Retail Demand Forecasting - Data Foundation Setup

🏪 Industry Challenge

Retail organizations lose millions annually due to poor demand planning: - $1.1 trillion globally lost to out-of-stock scenarios - 20-40% of inventory investment tied up in slow-moving stock - 65% of retailers struggle with demand volatility - Manual forecasting leads to 40-50% forecast errors

🎯 Solution Overview

This solution demonstrates enterprise-grade demand forecasting for retail operations: - Accurate demand predictions across thousands of store-item combinations - Seasonal pattern recognition for holiday and promotional planning - Inventory optimization to reduce stockouts and overstock - Supply chain efficiency through data-driven insights

📊 Business Process Flow

┌─────────────────┐    ┌─────────────────┐    ┌─────────────────┐
│  Data Foundation│───▶│ Forecast Models │───▶│Business Insights│
│  (This step)    │    │ (Next step)     │    │ (Final step)    │
└─────────────────┘    └─────────────────┘    └─────────────────┘

💰 Expected Business Impact

15-25% reduction in inventory holding costs
30-50% fewer stockouts leading to increased sales
10-20% improvement in forecast accuracy
Automated insights replacing manual Excel-based processes

📦 Environment Setup

Setting up the forecasting environment with industry-standard time series libraries. The platform automatically manages compute resources for cost efficiency.

# Install libraries for serverless compute
# MAGIC %pip install prophet>=1.1.5 plotly>=5.17.0 scikit-learn>=1.3.0

# Restart Python to use newly installed libraries
dbutils.library.restartPython()

⚙️ Retail Business Configuration

Store and Product Portfolio Setup

Configure the scope of your retail forecasting analysis based on your business needs.

import pandas as pd
import numpy as np
from pyspark.sql import SparkSession
from pyspark.sql.functions import col, count, max as spark_max, min as spark_min, current_timestamp
from datetime import datetime, timedelta
import warnings
warnings.filterwarnings('ignore')

print("📚 Libraries imported successfully")

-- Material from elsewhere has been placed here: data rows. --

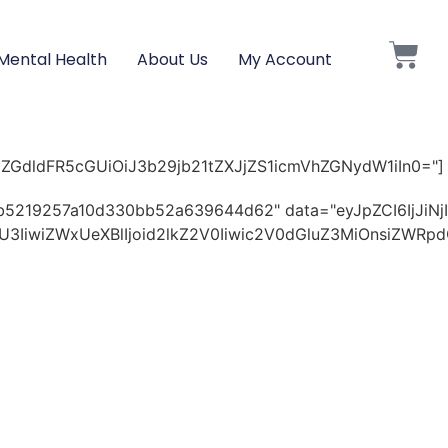
Mental Health
About Us
My Account
pZGdldFR5cGUiOiJ3b29jb21tZXJjZS1icmVhZGNydW1iIn0="]
29b5219257a10d330bb52a639644d62" data="eyJpZCI6IjJ
OWU3IiwiZWxUeXBlIjoid2lkZ2V0Iiwic2V0dGluZ3MiOnsiZ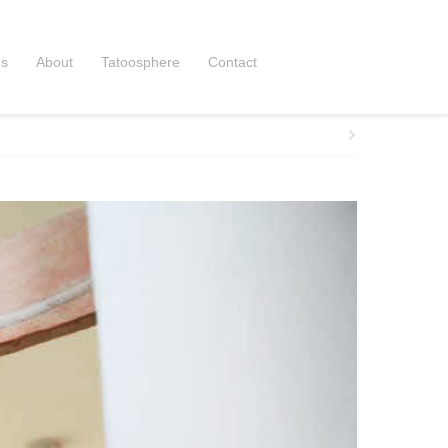
ns
About
Tatoosphere
Contact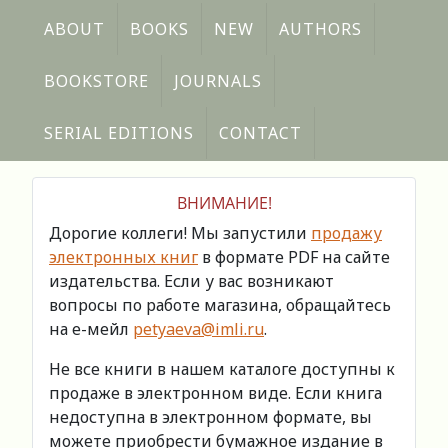
ABOUT
BOOKS
NEW
AUTHORS
BOOKSTORE
JOURNALS
SERIAL EDITIONS
CONTACT
ВНИМАНИЕ!
Дорогие коллеги! Мы запустили
продажу
электронных книг
в формате PDF на сайте
издательства. Если у вас возникают
вопросы по работе магазина, обращайтесь
на е-мейл
petyaeva@imli.ru
.
Не все книги в нашем каталоге доступны к
продаже в электронном виде. Если книга
недоступна в электронном формате, вы
можете приобрести бумажное издание в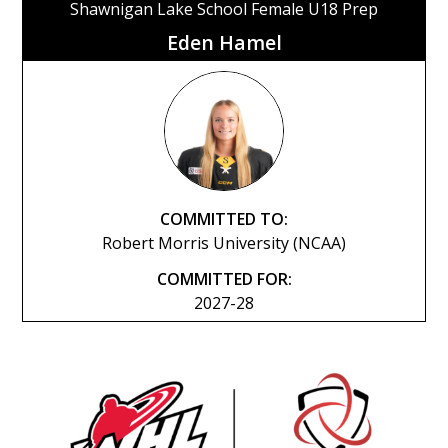
Shawnigan Lake School Female U18 Prep
Eden Hamel
COMMITTED TO:
Robert Morris University (NCAA)
COMMITTED FOR:
2027-28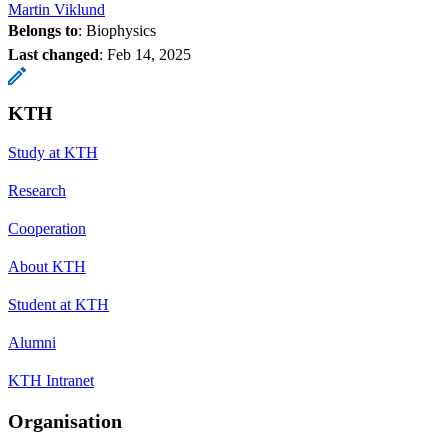
Martin Viklund
Belongs to
: Biophysics
Last changed
:
Feb 14, 2025
KTH
Study at KTH
Research
Cooperation
About KTH
Student at KTH
Alumni
KTH Intranet
Organisation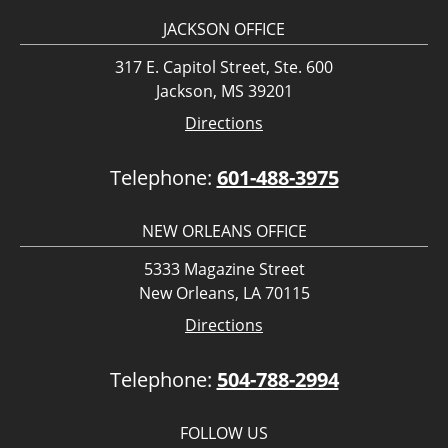
JACKSON OFFICE
317 E. Capitol Street, Ste. 600
Jackson, MS 39201
Directions
Telephone:
601-488-3975
NEW ORLEANS OFFICE
5333 Magazine Street
New Orleans, LA 70115
Directions
Telephone:
504-788-2994
FOLLOW US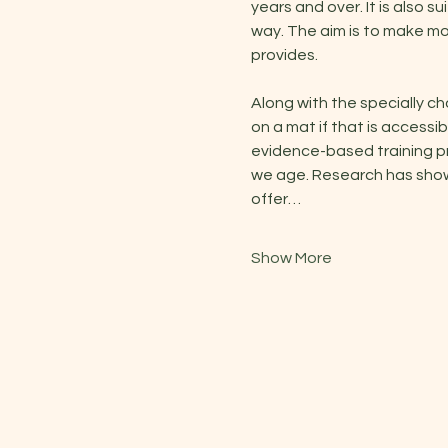
years and over. It is also s
way. The aim is to make m
provides.
Along with the specially c
on a mat if that is access
evidence-based training pr
we age. Research has shown 
offer…
Show More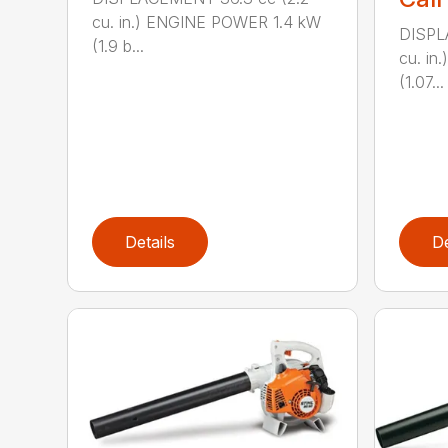
cu. in.) ENGINE POWER 1.4 kW
DISPL
(1.9 b...
cu. i
(1.07...
Details
De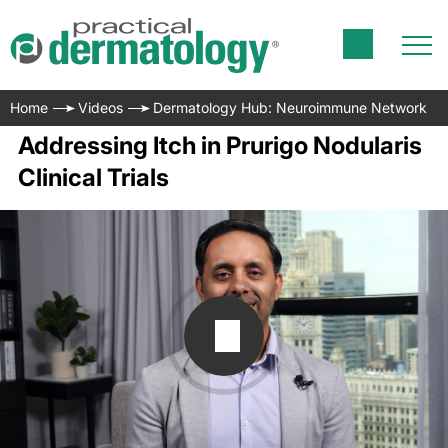
Home
Videos
Dermatology Hub: Neuroimmune Network
Addressing Itch in Prurigo Nodularis
Clinical Trials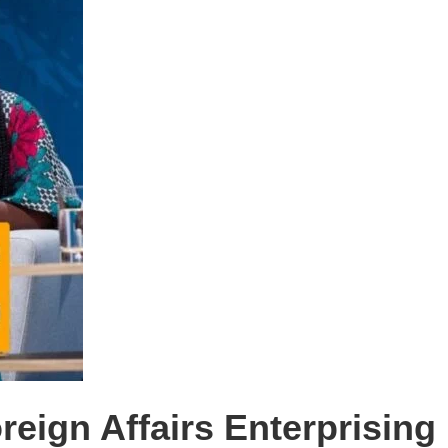
reign Affairs Enterprisin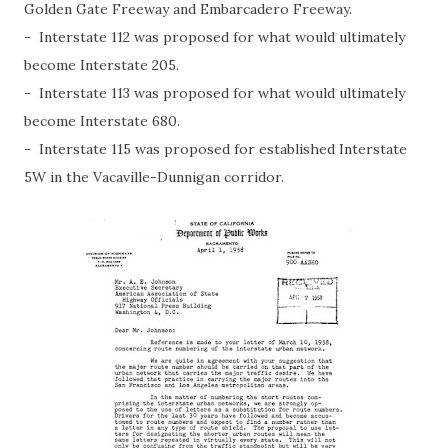
Golden Gate Freeway and Embarcadero Freeway.
- Interstate 112 was proposed for what would ultimately
become Interstate 205.
- Interstate 113 was proposed for what would ultimately
become Interstate 680.
- Interstate 115 was proposed for established Interstate
5W in the Vacaville-Dunnigan corridor.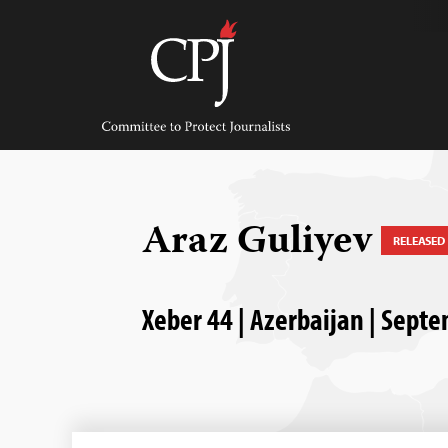
Skip
to
content
Committee
to
Protect
Journalists
Araz Guliyev
RELEASED
Xeber 44 | Azerbaijan | Sept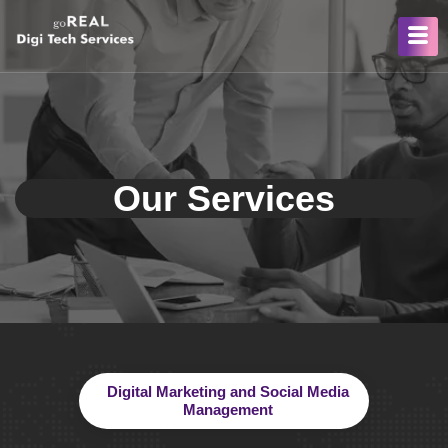
Our Services
Digital Marketing and Social Media
Management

# Get parameters from job or use defaults
catalog_name = dbutils.widgets.get("catalog_name") if dbutils.widgets.get("catalog_name") else "dev_demand_forecasting"
schema_name = dbutils.widgets.get("schema_name") if dbutils.widgets.get("schema_name") else "forecasting"

# Data generation parameters - optimized for faster execution
NUM_STORES = 5   # Reduced from 10 for faster processing
NUM_ITEMS = 25   # Reduced from 50 for faster processing
START_DATE = '2020-01-01'
END_DATE = '2025-7-31'

print("🔧 Retail Business Scope (Optimized):")
print(f"   🏪 Store locations: {NUM_STORES}")
print(f"   📦 Product SKUs per store: {NUM_ITEMS}")
print(f"   📅 Historical sales period: {START_DATE} to {END_DATE}")
print(f"   📊 Total data points: {NUM_STORES * NUM_ITEMS * 2190:,} sales records")
print(f"   ⚡ Processing: Cloud-native auto-scaling (optimized for speed)")

# Set up Spark session
spark = SparkSession.builder.getOrCreate()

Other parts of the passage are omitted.